Cette liste est en cours de finalisation. Les entités concernées, pour la plupart basées en Europe, seront notifiées d’un courrier officiel du ministère pour ce qui s’apparentera à une première mise en demeure, en attendant des mesures plus radicales.

Des artistes professionnels de la contrefaçon

Parmi les maisons identifiées, certaines ont pris pour « habitude » de commercialiser délibérément de fausses œuvres, opérant comme les maillons étrangers de « réseaux organisés ».

Le circuit illégal démarre ici, au Maroc, avec des tableaux réalisés par des artistes locaux « professionnels de la contrefaçon ». Les œuvres contrefaites sont ensuite exportées à l’étranger et sont parfois réintroduites sur le marché national en contournant les règles douanières, où elles sont présentées comme originales.

Au ministère de la Culture, on mise également sur renforcement de la coopération internationale pour l’échange d’informations sur les réseaux de faussaires. Cette offensive s’accompagnera d’un chantier de révision des lois internes. Pour l’heure, les textes abordant ces comportements sont soit peu précis, soit peu dissuasifs. Le département de Bensaid a donc lancé des consultations pour agir sur le levier législatif.

En attendant, des tournées sont en cours pour sensibiliser différents intervenants sur un phénomène qui revêt une dimension sécuritaire. D’où les réunions avec les représentants de la Justice, de la sûreté, la gendarmerie ou encore des douanes.

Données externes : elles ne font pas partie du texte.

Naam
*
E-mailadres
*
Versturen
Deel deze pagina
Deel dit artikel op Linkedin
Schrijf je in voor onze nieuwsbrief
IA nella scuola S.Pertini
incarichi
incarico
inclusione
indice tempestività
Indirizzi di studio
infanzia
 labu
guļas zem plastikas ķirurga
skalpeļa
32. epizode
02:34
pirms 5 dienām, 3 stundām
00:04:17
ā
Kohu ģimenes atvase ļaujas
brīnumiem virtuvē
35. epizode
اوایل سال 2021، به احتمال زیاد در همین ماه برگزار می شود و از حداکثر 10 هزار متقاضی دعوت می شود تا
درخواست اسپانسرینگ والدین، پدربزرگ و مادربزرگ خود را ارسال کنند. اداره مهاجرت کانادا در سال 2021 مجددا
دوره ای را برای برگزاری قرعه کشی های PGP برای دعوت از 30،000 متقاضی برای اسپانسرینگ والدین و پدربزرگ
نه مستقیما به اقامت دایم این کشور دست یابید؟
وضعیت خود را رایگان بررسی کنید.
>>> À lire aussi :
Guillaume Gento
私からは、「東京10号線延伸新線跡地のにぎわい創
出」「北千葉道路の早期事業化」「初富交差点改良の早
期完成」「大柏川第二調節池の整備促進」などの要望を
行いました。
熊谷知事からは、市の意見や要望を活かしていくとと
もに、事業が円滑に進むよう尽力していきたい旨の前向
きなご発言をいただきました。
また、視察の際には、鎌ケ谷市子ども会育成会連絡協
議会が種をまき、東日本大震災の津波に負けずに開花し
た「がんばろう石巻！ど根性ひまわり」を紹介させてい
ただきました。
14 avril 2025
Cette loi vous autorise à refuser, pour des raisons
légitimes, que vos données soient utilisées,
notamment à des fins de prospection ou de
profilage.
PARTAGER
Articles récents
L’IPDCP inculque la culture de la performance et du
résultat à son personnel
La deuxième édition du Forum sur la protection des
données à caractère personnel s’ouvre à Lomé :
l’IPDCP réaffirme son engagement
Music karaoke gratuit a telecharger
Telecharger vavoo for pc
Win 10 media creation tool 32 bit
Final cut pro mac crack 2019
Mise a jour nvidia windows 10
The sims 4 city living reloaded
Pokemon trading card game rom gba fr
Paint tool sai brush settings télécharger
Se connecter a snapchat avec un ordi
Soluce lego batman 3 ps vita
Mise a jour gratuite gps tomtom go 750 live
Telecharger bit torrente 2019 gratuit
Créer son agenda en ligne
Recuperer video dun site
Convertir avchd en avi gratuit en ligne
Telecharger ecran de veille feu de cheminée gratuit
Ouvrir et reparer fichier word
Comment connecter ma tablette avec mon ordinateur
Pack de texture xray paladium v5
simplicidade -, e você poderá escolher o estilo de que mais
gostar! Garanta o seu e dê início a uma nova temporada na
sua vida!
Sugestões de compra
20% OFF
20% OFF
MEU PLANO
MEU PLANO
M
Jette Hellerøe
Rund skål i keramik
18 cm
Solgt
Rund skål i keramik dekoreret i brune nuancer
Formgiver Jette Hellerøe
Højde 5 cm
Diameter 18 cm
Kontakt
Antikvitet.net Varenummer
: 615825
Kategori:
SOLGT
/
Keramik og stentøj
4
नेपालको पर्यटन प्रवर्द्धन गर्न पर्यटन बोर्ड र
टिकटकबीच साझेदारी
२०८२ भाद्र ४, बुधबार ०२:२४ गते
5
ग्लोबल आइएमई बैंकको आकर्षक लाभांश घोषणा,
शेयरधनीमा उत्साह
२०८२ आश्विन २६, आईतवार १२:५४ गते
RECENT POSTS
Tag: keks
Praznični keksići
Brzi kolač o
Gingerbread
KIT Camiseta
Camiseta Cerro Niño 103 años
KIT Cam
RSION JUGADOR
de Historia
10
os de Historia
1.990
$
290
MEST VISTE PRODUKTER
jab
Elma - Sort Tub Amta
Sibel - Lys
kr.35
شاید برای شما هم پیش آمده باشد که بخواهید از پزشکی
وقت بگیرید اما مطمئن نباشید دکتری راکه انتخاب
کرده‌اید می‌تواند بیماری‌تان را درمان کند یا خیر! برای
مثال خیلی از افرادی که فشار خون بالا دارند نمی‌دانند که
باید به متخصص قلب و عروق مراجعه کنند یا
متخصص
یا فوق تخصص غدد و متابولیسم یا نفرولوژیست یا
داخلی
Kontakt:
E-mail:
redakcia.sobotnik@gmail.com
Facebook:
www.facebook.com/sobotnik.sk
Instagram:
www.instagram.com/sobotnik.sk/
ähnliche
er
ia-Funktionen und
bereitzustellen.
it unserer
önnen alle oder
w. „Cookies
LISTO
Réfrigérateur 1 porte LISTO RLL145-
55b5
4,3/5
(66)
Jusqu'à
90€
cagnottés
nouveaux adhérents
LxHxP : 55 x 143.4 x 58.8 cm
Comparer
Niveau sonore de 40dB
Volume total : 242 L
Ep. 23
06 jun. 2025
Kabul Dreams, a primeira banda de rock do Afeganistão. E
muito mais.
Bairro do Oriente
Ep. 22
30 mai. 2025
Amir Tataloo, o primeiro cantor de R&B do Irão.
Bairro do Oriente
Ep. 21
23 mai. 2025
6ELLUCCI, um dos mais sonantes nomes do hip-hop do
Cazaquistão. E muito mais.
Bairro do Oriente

Sur le plan judiciaire, la présidence du ministère public avait promis une circulaire qui, selon nos sources, n’a pas encore été diffusée. Idem pour le Conseil supérieur du pouvoir judiciaire. En plus des circulaires, ces deux institutions planchent également sur un guide qui sera mis à la disposition des magistrats, et ce, pour le traitement des affaires de faux tableaux.

Selon nos informations, le sujet des arts plastiques a déjà été abordé par le pouvoir judiciaire, mais sous le prisme du « vol », plutôt que de la contrefaçon. En 2022, Mohammed Abdennabaoui, président délégué du CSPJ, avait diffusé une note interne où il interpellait les présidents des juridictions sur le contenu de la « convention d’unidroit sur les biens culturels volés ou illicitement exportés ».

Cette convention a été ratifiée en 2022 par le Maroc. Elle pose les bases des règles en matière de restitutions et de biens culturels volés. Sont visés, entre autres, les biens « revêtant une importance pour l’art », dont les « tableaux, peintures et dessins faits entièrement à la main sur tout support et en toutes matières (à l’exclusion des dessins industriels et des articles manufacturés à la main) », les « assemblages et montages artistiques originaux », ou encore les « productions originales de l’art statuaire et de la sculpture, en toutes matières ».